Para o Conselheiro do Sul Export, depois que acontece a tragédia aparecem os engenheiros de obras feitas: “ Se as autoridades foram alertadas e nada fizeram, é muito sério. Na verdade, é uma montanha de passivos que vêm se somando há muitos anos. Desde que se criou a delegacia da ABTP Sul eu e as diretorias procuramos o governador da época, década de 90, e todos os outros que se sucederem, para falar sobre a questão da dragagem, que é importante. Foram muitas promessas e nada”.
Manteli cita a necessidade de dragagem na Lagoa dos Patos, Lagoa do Guaíba, Jacuí, Taquari, Rio dos Sinos e Gravataí, um conjunto de rios para facilitar a navegação e que não recebe investimentos há anos. “Fomos falar com o vice-governador Ranolfo Vieira Júnior, que tinha ficado no lugar do Eduardo Leite, e foram liberados R$ 60 milhões para começar a dragagem no início de 2023. Enrolaram e até agora nada. As nossas hidrovias se encontram abandonadas há muitos anos. Eu entendo que ocorreram falhas de todos os governos, que não cuidaram das margens, das matas ciliares, das eclusas”.
Na região há quatro grandes barragens de eclusas localizadas nos rios Jacuí e Taquari, construídas há mais de 50 anos, que deveriam ter sido reformadas há tempos, como ele explica: “O governo federal fez a licitação das duas principais, mas como o que vale é a menor oferta, quem venceu não tinha condições de realizar.
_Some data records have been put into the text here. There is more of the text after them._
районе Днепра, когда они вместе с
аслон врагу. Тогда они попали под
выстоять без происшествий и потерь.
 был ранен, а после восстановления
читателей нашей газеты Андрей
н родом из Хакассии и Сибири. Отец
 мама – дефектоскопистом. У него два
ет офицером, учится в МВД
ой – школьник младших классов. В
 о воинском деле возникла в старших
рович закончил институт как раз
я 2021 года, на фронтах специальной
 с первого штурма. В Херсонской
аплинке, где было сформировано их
Foram quatro licitações e nenhuma deu certo. Essas obras nas eclusas são fundamentais para salvaguardar as populações ribeirinhas de novas enchentes. Mesmo assim, sem as obras necessárias, elas ajudaram a conter as águas nessa tragédia”.
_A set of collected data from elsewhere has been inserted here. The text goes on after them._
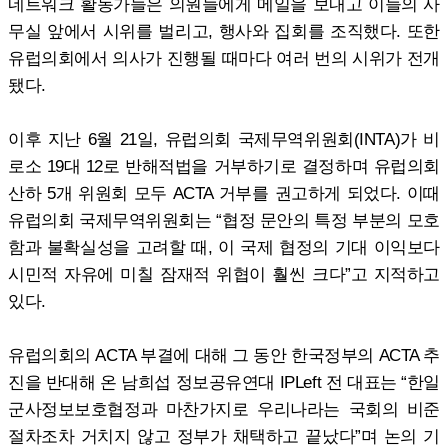
네트워크 활동가들은 의원들에게 메일을 보내고 이들의 사
무실 앞에서 시위를 벌리고, 행사와 집회를 조직했다. 또한
유럽의회에서 의사가 진행될 때마다 여러 번의 시위가 전개
됐다.
이후 지난 6월 21일, 유럽의회 국제무역위원회(INTA)가 비
로소 19대 12로 반해적법을 거부하기로 결정하며 유럽의회
산하 5개 위원회 모두 ACTA 거부를 권고하게 되었다. 이때
유럽의회 국제무역위원회는 “협정 문안의 특정 부분의 모호
함과 불확실성을 고려할 때, 이 국제 협정의 기대 이익보다
시민적 자유에 미칠 잠재적 위협이 훨씬 크다”고 지적하고
있다.
유럽의회의 ACTA 부결에 대해 그 동안 한국정부의 ACTA 추
진을 반대해 온 남희섭 정보공유연대 IPLeft 전 대표는 “한일
군사정보보호협정과 마찬가지로 우리나라는 국회의 비준
절차조차 거치지 않고 정부가 채택하고 끝났다”며 논의 기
Para ele, a culpa é de todos: “Não dá para só culpar o governo, a sociedade é tão culpada quanto, porque não se importa, faz vistas grossas vendo os nossos rios, a situação não vai se resolver. Esperar só que os políticos resolvam, também não adianta. Várias entidades bem-intencionadas que poderiam ajudar em propor, fiscalizar e cobrar o governo não se mexem. Parece que o brasileiro tem medo de cobrar. Eu passei por muitos governos, recebi muitos tapinhas nas costas e promessas que nunca se concretizaram”.
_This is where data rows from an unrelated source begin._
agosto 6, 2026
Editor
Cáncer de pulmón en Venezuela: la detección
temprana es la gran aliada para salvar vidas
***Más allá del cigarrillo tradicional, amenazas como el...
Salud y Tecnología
O que traz indignação é misturar um drama como esse com questões políticas: “Agora surgem muitas acusações sobre todo o sistema de contenção, mas é o momento de integrar forças. Essa briga política não leva a nada. Se não somarem, não vão conseguir ajudar tantas pessoas e empresas que foram atingidas, reconstruir estradas e cidades”.
Manteli ainda é otimista e acredita que há solução, mas que é preciso trabalhar de forma certa: “Temos vários grupos, inclusive do setor portuário, se organizando para continuar ajudando. Há muita gente trabalhando, muitos voluntários, mas o Estado precisa coordenar a logística com eficiência para receber e distribuir as doações, providenciar moradias, alimentar os desabrigados. É impressionante e emocionante o que tivemos de apoio e solidariedade de tantos estados. Além da fome e da preservação da vida, também me preocupa muito a violência, segurança nessa hora é fundamental. A sociedade merece ser protegida”.